Es war etwas normales. So normal, das ich mich an das letzte Mal wo ich sowas getan hatte, nicht mehr erinnern konnte. 

Neugierig betrachtete ich die einzelnen Schaufenster während ich nachdenklich an meinem Kaffee nippte, den ich mir in einem kleinen, süßen Café geholt hatte.

Und genau diesen, wohlgemerkt glühend heißen, Kaffee machte im nächsten Augenblick Bekanntschaft mit meiner dünnen Bluse als irgendein fehlgeleiteter Anzugheini in mich rein rannte.
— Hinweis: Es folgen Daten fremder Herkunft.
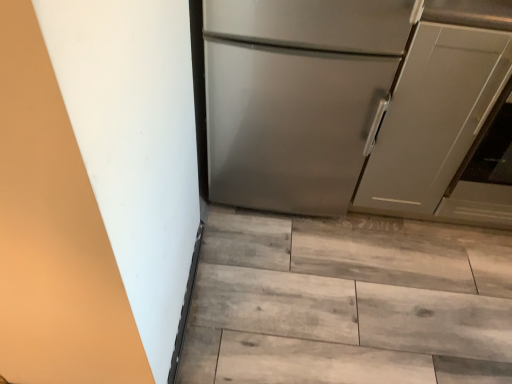 Question: Considering their positions, is matte gray cabinet at right located in front of or behind satin silver refrigerator at center?

Choices:
 (A) behind
 (B) front

Answer: (A)

Question: Is matte gray cabinet at right wider or thinner than satin silver refrigerator at center?

Choices:
 (A) wide
 (B) thin

Answer: (A)

Question: Based on their relative distances, which object is nearer to the satin silver refrigerator at center?

Choices:
 (A) wooden floor at lower center
 (B) matte gray cabinet at right

Answer: (B)

Question: Estimate the real-world distances between objects in this image. Which object is closer to the satin silver refrigerator at center?

Choices:
 (A) wooden floor at lower center
 (B) matte gray cabinet at right

Answer: (B) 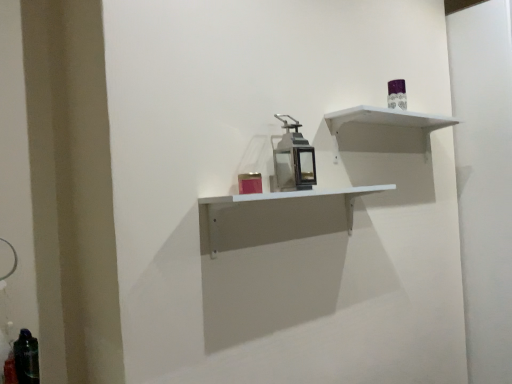 Question: Is white matte shelf at center, the 1th shelf from the bottom, further to camera compared to translucent dark green bottle at lower left?

Choices:
 (A) yes
 (B) no

Answer: (B)

Question: Does white matte shelf at center, the 1th shelf from the bottom, have a greater width compared to translucent dark green bottle at lower left?

Choices:
 (A) yes
 (B) no

Answer: (A)

Question: From the image's perspective, does white matte shelf at center, the second shelf viewed from the top, appear higher than translucent dark green bottle at lower left?

Choices:
 (A) no
 (B) yes

Answer: (B)

Question: Is white matte shelf at center, the second shelf viewed from the top, thinner than translucent dark green bottle at lower left?

Choices:
 (A) yes
 (B) no

Answer: (B)

Question: From a real-world perspective, is white matte shelf at center, the second shelf viewed from the top, positioned over translucent dark green bottle at lower left based on gravity?

Choices:
 (A) no
 (B) yes

Answer: (B)

Question: Can you confirm if white matte shelf at center, the 1th shelf from the bottom, is bigger than translucent dark green bottle at lower left?

Choices:
 (A) yes
 (B) no

Answer: (A)

Question: Can you confirm if metallic lantern at center is shorter than white matte shelf at center, the second shelf viewed from the top?

Choices:
 (A) no
 (B) yes

Answer: (A)

Question: From the image's perspective, is metallic lantern at center below white matte shelf at center, the 1th shelf from the bottom?

Choices:
 (A) yes
 (B) no

Answer: (B)

Question: Is metallic lantern at center not within white matte shelf at center, the second shelf viewed from the top?

Choices:
 (A) yes
 (B) no

Answer: (A)

Question: From a real-world perspective, is metallic lantern at center under white matte shelf at center, the second shelf viewed from the top?

Choices:
 (A) yes
 (B) no

Answer: (B)

Question: Is white matte shelf at center, the second shelf viewed from the top, completely or partially inside metallic lantern at center?

Choices:
 (A) no
 (B) yes

Answer: (A)

Question: Is metallic lantern at center wider than white matte shelf at center, the second shelf viewed from the top?

Choices:
 (A) yes
 (B) no

Answer: (B)

Question: Could you tell me if white matte shelf at center, the second shelf viewed from the top, is facing metallic lantern at center?

Choices:
 (A) yes
 (B) no

Answer: (B) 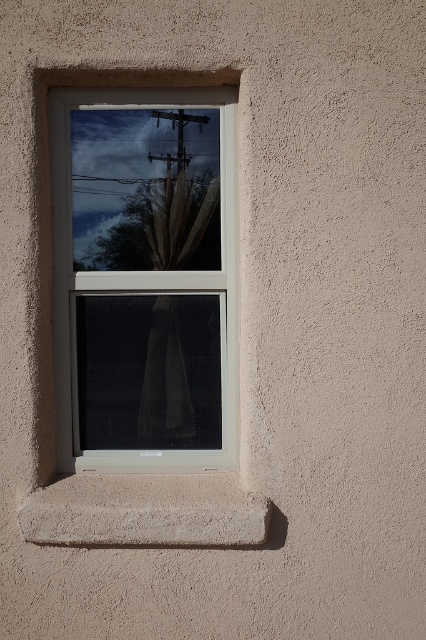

Mit einem unwilligen Knurren sprang ich reflexartig zurück und rieb dann hektisch über den braunen Fleck der sich auf meinem Oberteil ausbreitete. Wütend kniff ich die Augen zusammen und hob den Blick um diesem Typ, der verdutzt stehen geblieben war, meine Meinung zu geigen. "Sag mal geht's noch? Kannst du nicht besser aufpassen, du Bauerntrampel", zischte ich als mir ein altbekannter Geruch in die Nase stieg und den des Kaffees überlagerte. Neben dem schweren Geruch nach Moschus und Zimt, wahrscheinlich ausgehend von seinem Aftershave, stieg mir etwas wildes in die Nase, der leichte Geruch nach Wald, Wild und auch ein klein bisschen nassem Hund, was sich mit einem Blick auf sein feuchtes dunkles Haar aber ebenfalls erklären ließ.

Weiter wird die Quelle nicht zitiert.